Ceci est « le moyen le plus sûr pour soulager les adolescents transgenres au pire moment de leur vie », dit Wylie Hembree, endocrinologue à l’Université de Columbia à New York.

Une seule étude, publiée en 2014, a traité des effets psychologiques d’un tel traitement. La pédopsychiatre Annelou de Vries et ses collègues du Centre médical de l’Université VU d’Amsterdam concentrent leur attention sur un groupe de 55 adolescents transgenres qui ont reçu des inhibiteurs de la puberté à environ 13 ans, des hormones cross-sexe à environ 16 ans et une conversion sexuelle chirurgical à environ 20 ans. Les participants de cette cohorte, maintenant âgés d’une vingtaine d’années ont une santé mentale aussi bonne que leur pairs non transgenres (A. L. de Vries et al Pediatrics 134, 696-704 ; 2014).

On en sait moins sur la façon dont le report de la puberté affecte la santé physique.
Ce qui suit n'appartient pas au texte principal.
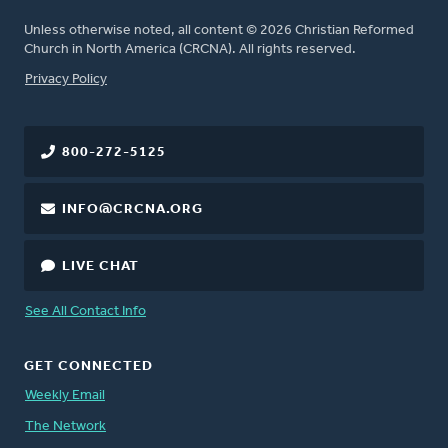
Unless otherwise noted, all content © 2026 Christian Reformed
Church in North America (CRCNA). All rights reserved.
FOOTER
Privacy Policy
800-272-5125
INFO@CRCNA.ORG
LIVE CHAT
See All Contact Info
GET CONNECTED
Weekly Email
The Network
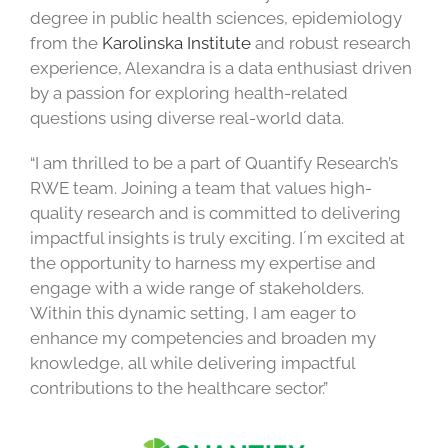
degree in public health sciences, epidemiology
from the
Karolinska Institute
and robust research
experience, Alexandra is a data enthusiast driven
by a passion for exploring health-related
questions using diverse real-world data.
“I am thrilled to be a part of Quantify Research’s
RWE team. Joining a team that values high-
quality research and is committed to delivering
impactful insights is truly exciting. I´m excited at
the opportunity to harness my expertise and
engage with a wide range of stakeholders.
Within this dynamic setting, I am eager to
enhance my competencies and broaden my
knowledge, all while delivering impactful
contributions to the healthcare sector.”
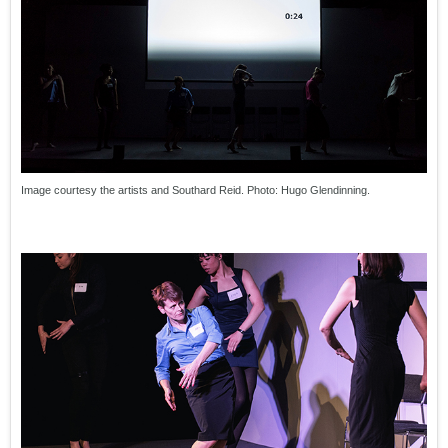
Image courtesy the artists and Southard Reid. Photo: Hugo Glendinning.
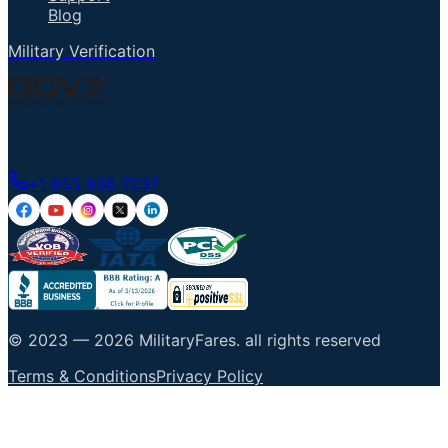
Blog
Military Verification
Talk to an Agent
+1 855 836 7237
© 2023 —
2026
MilitaryFares
.
all rights reserved
Terms & Conditions
Privacy Policy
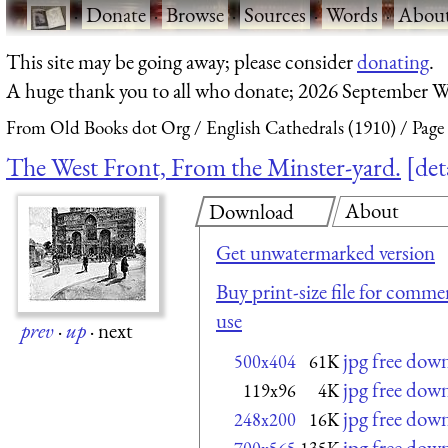
·
Donate
·
Browse
·
Sources
·
Words
·
Abou
This site may be going away; please consider
donating
.
A huge thank you to all who donate; 2026 September W
From Old Books dot Org
English Cathedrals (1910)
Page
The West Front, From the Minster-yard.
det
About
Download
Get unwatermarked version
Buy print-size file for commer
use
prev
·
up
·
next
jpg free dow
500x404
61K
jpg free dow
119x96
4K
jpg free dow
248x200
16K
jpg free dow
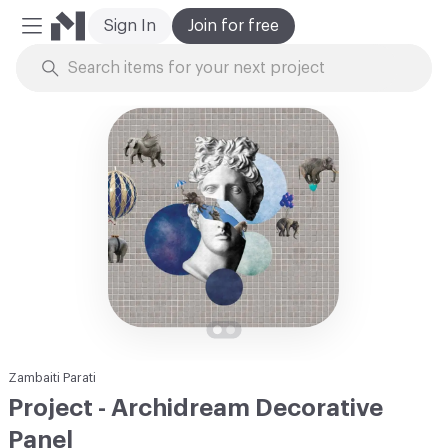
Sign In
Join for free
Mobile Menu
Skip to Content
Zambaiti Parati
Project - Archidream Decorative
Panel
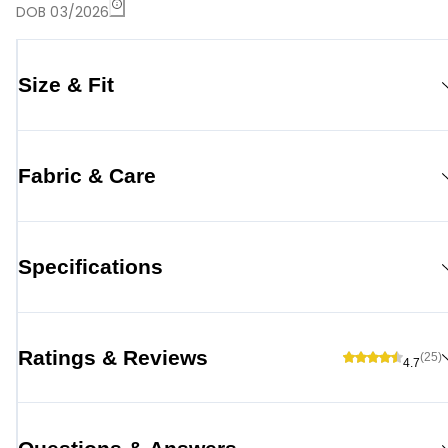
DOB 03/2026
Size & Fit
Fabric & Care
Specifications
Ratings & Reviews
(25)
4.7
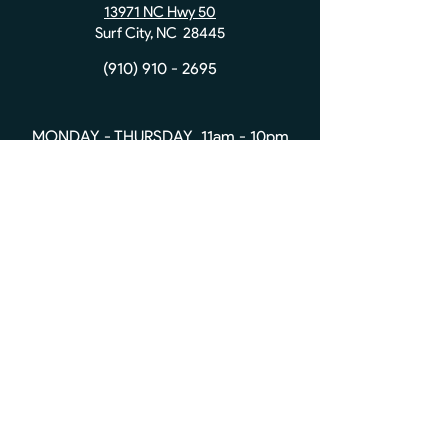
13971 NC Hwy 50
Surf City, NC 28445
(910) 910 - 2695
MONDAY - THURSDAY 11am - 10pm
FRIDAY & SATURDAY 11am - 11pm
SUNDAY 10am - 10pm
Contact Us:
First name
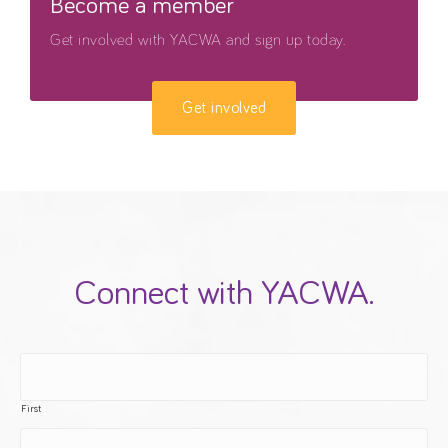
Become a member
Get involved with YACWA and sign up today.
Get involved
Connect with YACWA.
First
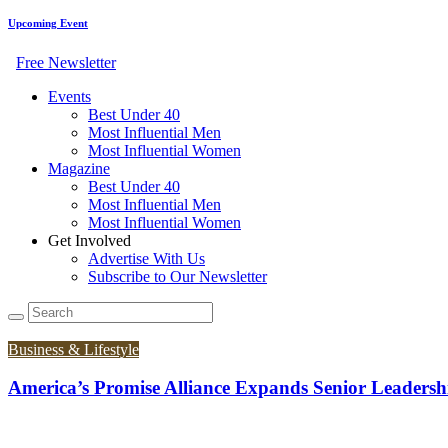
Upcoming Event
Free Newsletter
Events
Best Under 40
Most Influential Men
Most Influential Women
Magazine
Best Under 40
Most Influential Men
Most Influential Women
Get Involved
Advertise With Us
Subscribe to Our Newsletter
Business & Lifestyle
America’s Promise Alliance Expands Senior Leadershi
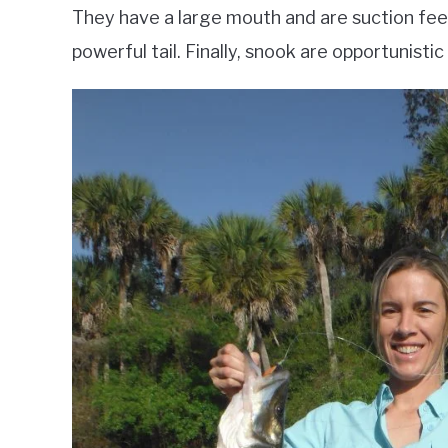
They have a large mouth and are suction feed
powerful tail. Finally, snook are opportunisti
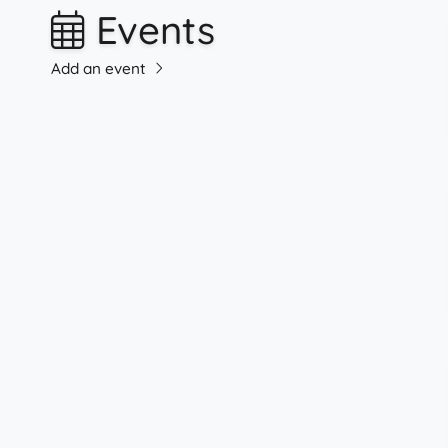
Events
Add an event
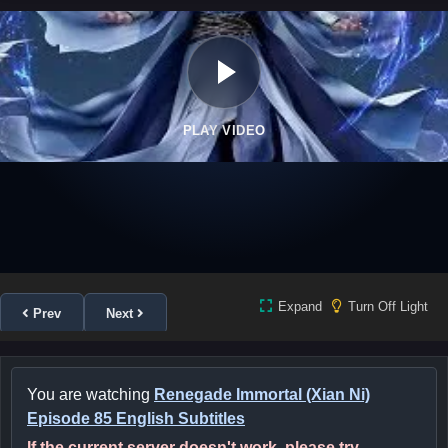
PLAY VIDEO
Expand
Turn Off Light
Prev
Next
You are watching
Renegade Immortal (Xian Ni)
Episode 85 English Subtitles
If the current server doesn't work, please try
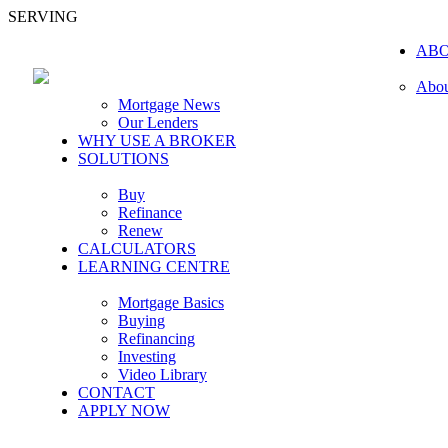
SERVING
AB
Abou
Mortgage News
Our Lenders
WHY USE A BROKER
SOLUTIONS
Buy
Refinance
Renew
CALCULATORS
LEARNING CENTRE
Mortgage Basics
Buying
Refinancing
Investing
Video Library
CONTACT
APPLY NOW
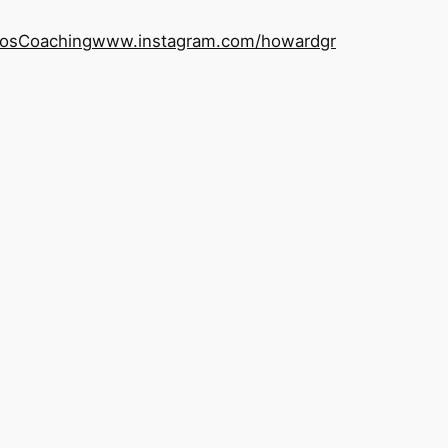
os
Coaching
www.instagram.com/howardgr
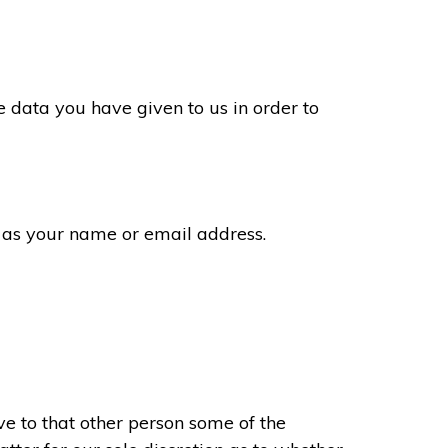
 data you have given to us in order to
 as your name or email address.
e to that other person some of the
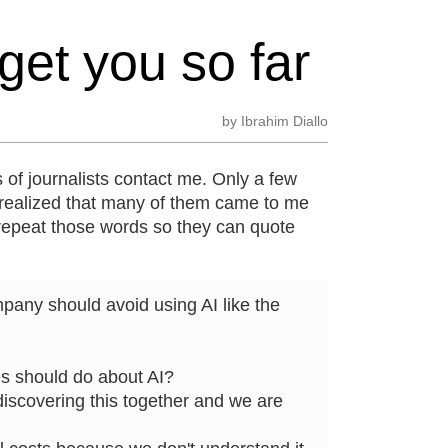
get you so far
by
Ibrahim Diallo
 of journalists contact me. Only a few
 realized that many of them came to me
repeat those words so they can quote
pany should avoid using AI like the
es should do about AI?
discovering this together and we are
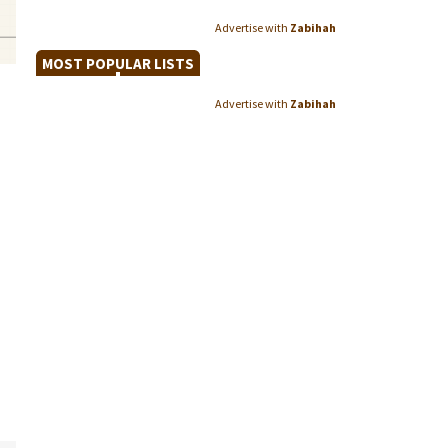
Advertise with
Zabihah
MOST POPULAR LISTS
Advertise with
Zabihah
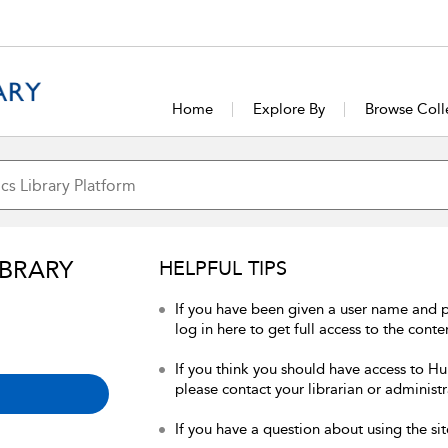
Home
Explore By
Browse Coll
IBRARY
HELPFUL TIPS
If you have been given a user name and 
log in here to get full access to the conte
If you think you should have access to Hum
please contact your librarian or administr
If you have a question about using the sit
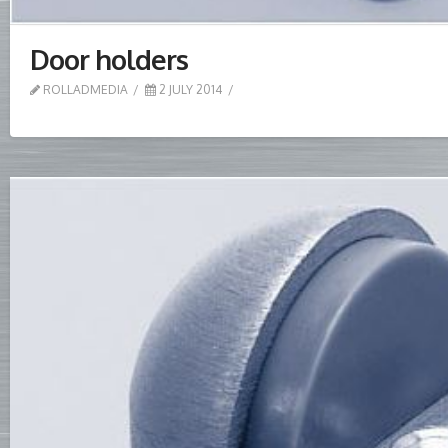
Door holders
ROLLADMEDIA
2 JULY 2014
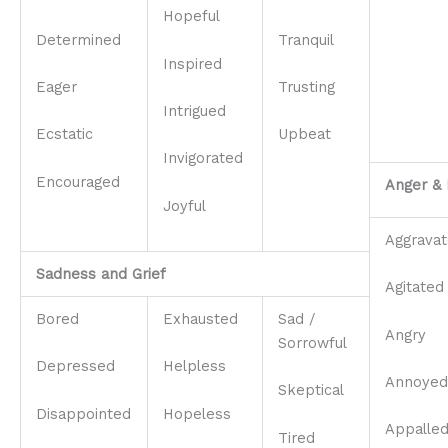
Hopeful
Determined
Tranquil
Inspired
Eager
Trusting
Intrigued
Ecstatic
Upbeat
Invigorated
Encouraged
Anger & 
Joyful
Aggrava
Sadness and Grief
Agitated
Bored
Exhausted
Sad /
Angry
Sorrowful
Depressed
Helpless
Annoyed
Skeptical
Disappointed
Hopeless
Appalle
Tired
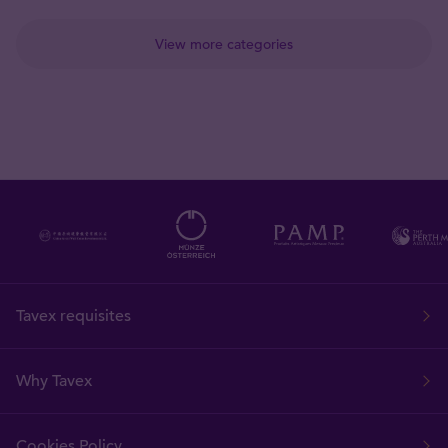
View more categories
Tavex requisites
Why Tavex
Cookies Policy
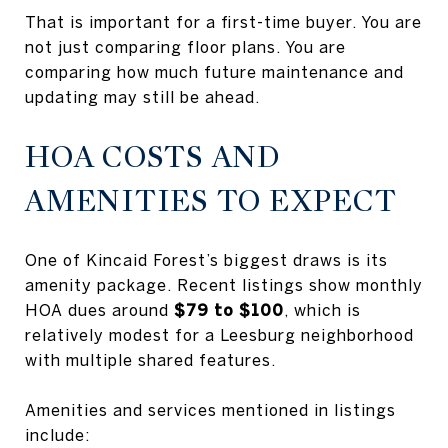
That is important for a first-time buyer. You are
not just comparing floor plans. You are
comparing how much future maintenance and
updating may still be ahead.
HOA COSTS AND
AMENITIES TO EXPECT
One of Kincaid Forest’s biggest draws is its
amenity package. Recent listings show monthly
HOA dues around
$79 to $100
, which is
relatively modest for a Leesburg neighborhood
with multiple shared features.
Amenities and services mentioned in listings
include:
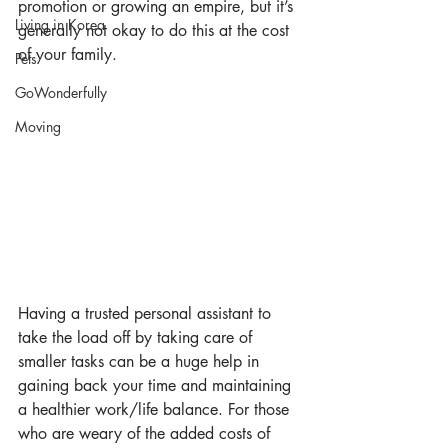
promotion or growing an empire, but it’s 
Living in Korea
generally not okay to do this at the cost 
of your family.
Pets
GoWonderfully
Moving
Having a trusted personal assistant to 
take the load off by taking care of 
smaller tasks can be a huge help in 
gaining back your time and maintaining 
a healthier work/life balance. For those 
who are weary of the added costs of 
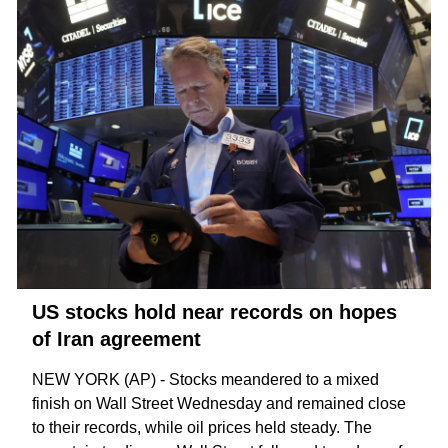
US stocks hold near records on hopes
of Iran agreement
NEW YORK (AP) - Stocks meandered to a mixed
finish on Wall Street Wednesday and remained close
to their records, while oil prices held steady. The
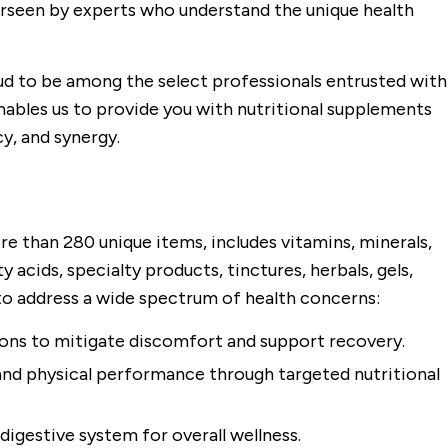
rseen by experts who understand the unique health
ud to be among the select professionals entrusted with
nables us to provide you with nutritional supplements
y, and synergy.
re than 280 unique items, includes vitamins, minerals,
 acids, specialty products, tinctures, herbals, gels,
 to address a wide spectrum of health concerns:
ions to mitigate discomfort and support recovery.
and physical performance through targeted nutritional
digestive system for overall wellness.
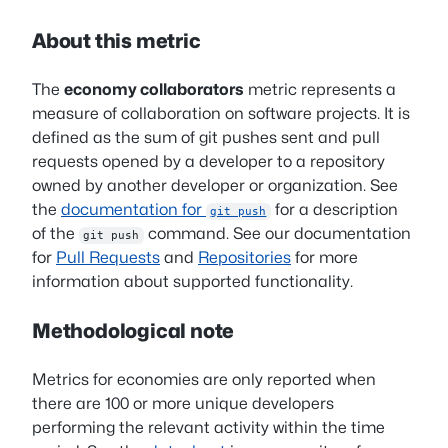
About this metric
The
economy collaborators
metric represents a
measure of collaboration on software projects. It is
defined as the sum of git pushes sent and pull
requests opened by a developer to a repository
owned by another developer or organization. See
the
documentation for
for a description
git push
of the
command. See our documentation
git push
for
Pull Requests
and
Repositories
for more
information about supported functionality.
Methodological note
Metrics for economies are only reported when
there are 100 or more unique developers
performing the relevant activity within the time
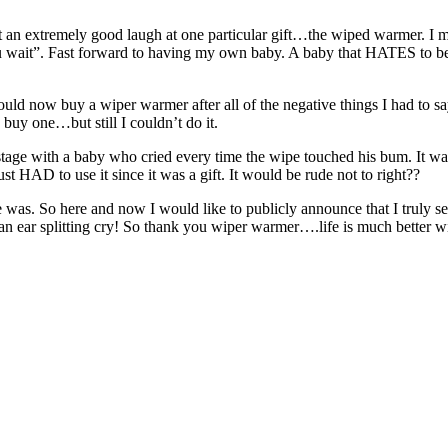
ot an extremely good laugh at one particular gift…the wiped warmer. I 
 you wait”. Fast forward to having my own baby. A baby that HATES to 
d now buy a wiper warmer after all of the negative things I had to say
 buy one…but still I couldn’t do it.
stage with a baby who cried every time the wipe touched his bum. It wa
t HAD to use it since it was a gift. It would be rude not to right??
 was. So here and now I would like to publicly announce that I truly see
 ear splitting cry! So thank you wiper warmer….life is much better wit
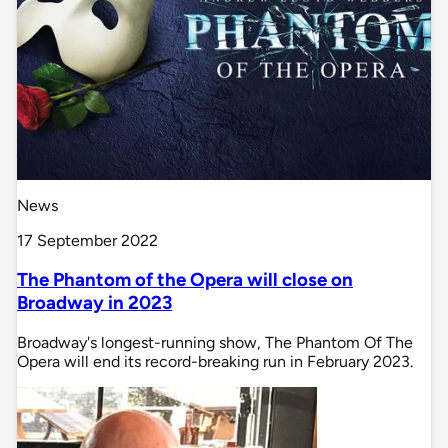
News
17 September 2022
The Phantom of the Opera will close on
Broadway in 2023
Broadway's longest-running show, The Phantom Of The
Opera will end its record-breaking run in February 2023.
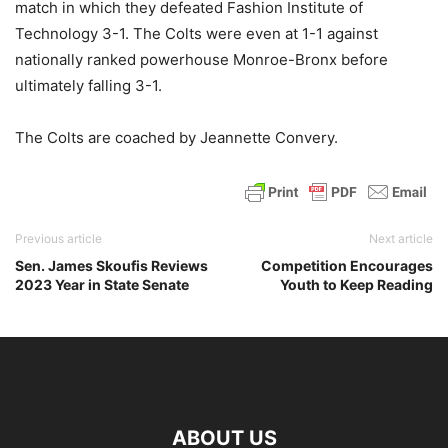
match in which they defeated Fashion Institute of
Technology 3-1. The Colts were even at 1-1 against
nationally ranked powerhouse Monroe-Bronx before
ultimately falling 3-1.
The Colts are coached by Jeannette Convery.
Previous article
Next article
Sen. James Skoufis Reviews
Competition Encourages
2023 Year in State Senate
Youth to Keep Reading
ABOUT US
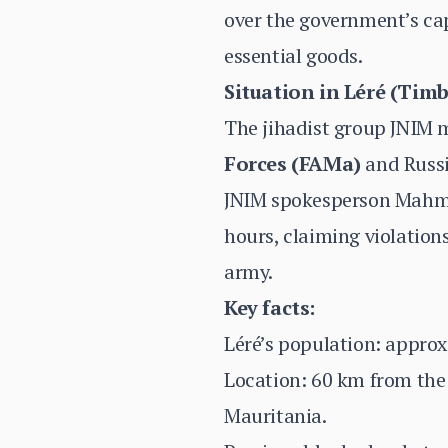
over the government’s cap
essential goods.
Situation in Léré (Tim
The jihadist group JNIM 
Forces (FAMa)
and Russi
JNIM spokesperson Mahmud
hours, claiming violation
army.
Key facts:
Léré’s population: approx
Location: 60 km from the 
Mauritania.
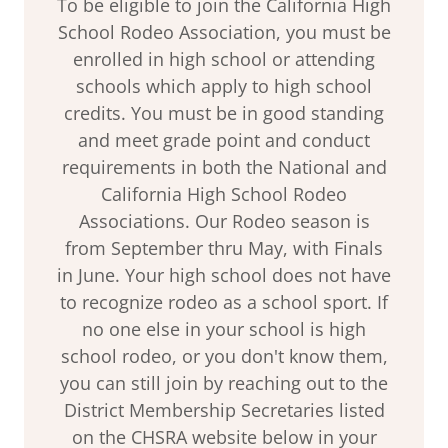
To be eligible to join the California High
School Rodeo Association, you must be
enrolled in high school or attending
schools which apply to high school
credits. You must be in good standing
and meet grade point and conduct
requirements in both the National and
California High School Rodeo
Associations. Our Rodeo season is
from September thru May, with Finals
in June. Your high school does not have
to recognize rodeo as a school sport. If
no one else in your school is high
school rodeo, or you don't know them,
you can still join by reaching out to the
District Membership Secretaries listed
on the CHSRA website below in your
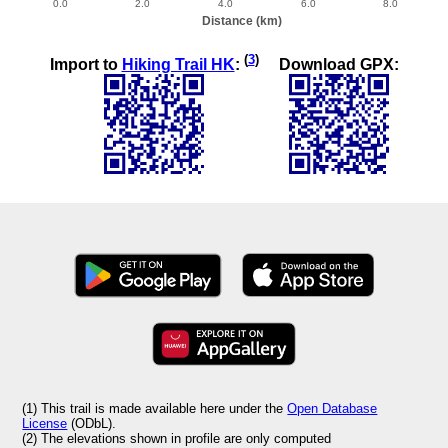
(
3
)
Import to
Hiking Trail HK
:
Download GPX:
(1) This trail is made available here under the
Open Database
License
(ODbL).
(2) The elevations shown in profile are only computed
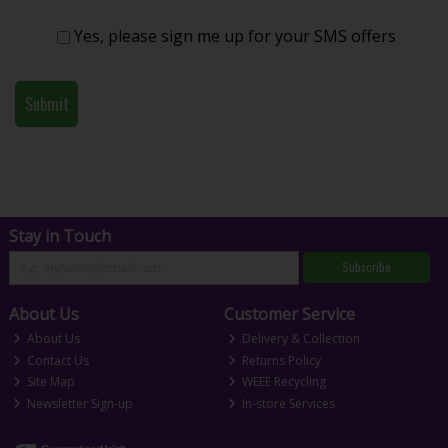
Yes, please sign me up for your SMS offers
Stay in Touch
Subscribe
About Us
Customer Service
About Us
Delivery & Collection
Contact Us
Returns Policy
Site Map
WEEE Recycling
Newsletter Sign-up
In-store Services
Et les agonistes de la GnRH ont été utilisés pendant des décennies pour traiter les enfants qui commencent à mûrir trop tôt.
Mais certains scientifiques craignent que l’échappement à la puberté chez les enfants plus âgés puissent perturber les maturités physique avec des développement osseux et le développement du cerveau, ce qui réduit la densité osseuse et conduit à des problèmes cognitifs.

Plus tard cette année, la société d’endocrinologie mettra à jour ses lignes directrices pour le traitement des jeunes transgenres. Stephen Rosenthal, un endocrinologue pédiatrique à l’Université de Californie, San Francisco (UCSF), et un chef de file de la nouvelle étude, prévoient deux changements majeurs.
On doit cesser le conseil général de refuser la thérapie hormonale trans-sexuelle jusqu’à l’âge de 16 ans, et permettre une meilleur flexibilité sur la base de l’entrée en puberté de l’enfant.

L’autre changement aborde un sujet plus controversé : il faut permettre aux enfants pré-pubères de vivre avec le genre auquel ils s’identifient. Parce que la plupart des enfants qui mettent en doute leur genre ne passent pas l’adolescence, beaucoup de psychologues découragent "une transition sociale" jusqu’aux années adolescentes. D’autres cliniciens préfèrent l’approche : "attendre et voir".

Mais encourager les enfants à vivre avec l’identité sexuelle qu’ils identifient est un choix de plus en plus populaire.
"Il y a eu de réels changements radicaux," dit Diane Ehrensaft, une psychologue à UCSF. Elle rapporte l’observation récente de patients plus pré-pubères qui ont déjà réalisé leur transition sociale.

De nombreux activistes pour les droits des transgenres soutiennent ce modèle, et toute autre approche de la thérapie de conversion gay. "Vous dites à un enfant, je ne te crois pas", dit Asaf Orr, avocat du personnel du National Center for Lesbian Rights à San Francisco. La meilleure stratégie, dit-il, est "de permettre l’exploration du genre d’un enfant, quel que soit le résultat final".

Le débat soulève beaucoup de controverses - avec des preuves trop rares - que les auteurs du Manuel de l’American Psychiatric Association 2013 : "Diagnostique etc statistique des troubles mentaux (DSM-5)" ont été incapables de parvenir à un consensus. "Les gens font des déclarations sur des bases de connaissances qui sont leurs systèmes de croyance. Elles sont étayées par des recherches empiriques", explique Jack Drescher, psychiatre à l’Institut Alanson William White à New York City.

Néanmoins, plusieurs États américains, l’Ontario et le Canada, ont interdit la thérapie de conversion transgenre, ce qui peut inclure des pratiques qui ne contribuent pas activement les enfants à vivre avec le sexe qu’ils identifient. Peu importe l’approche, dit Giordano, les cliniciens et les familles doivent aider les enfants à comprendre ce qu’ils vivent. "Le passage de la transition sociale et physique est un long voyage," dit-elle.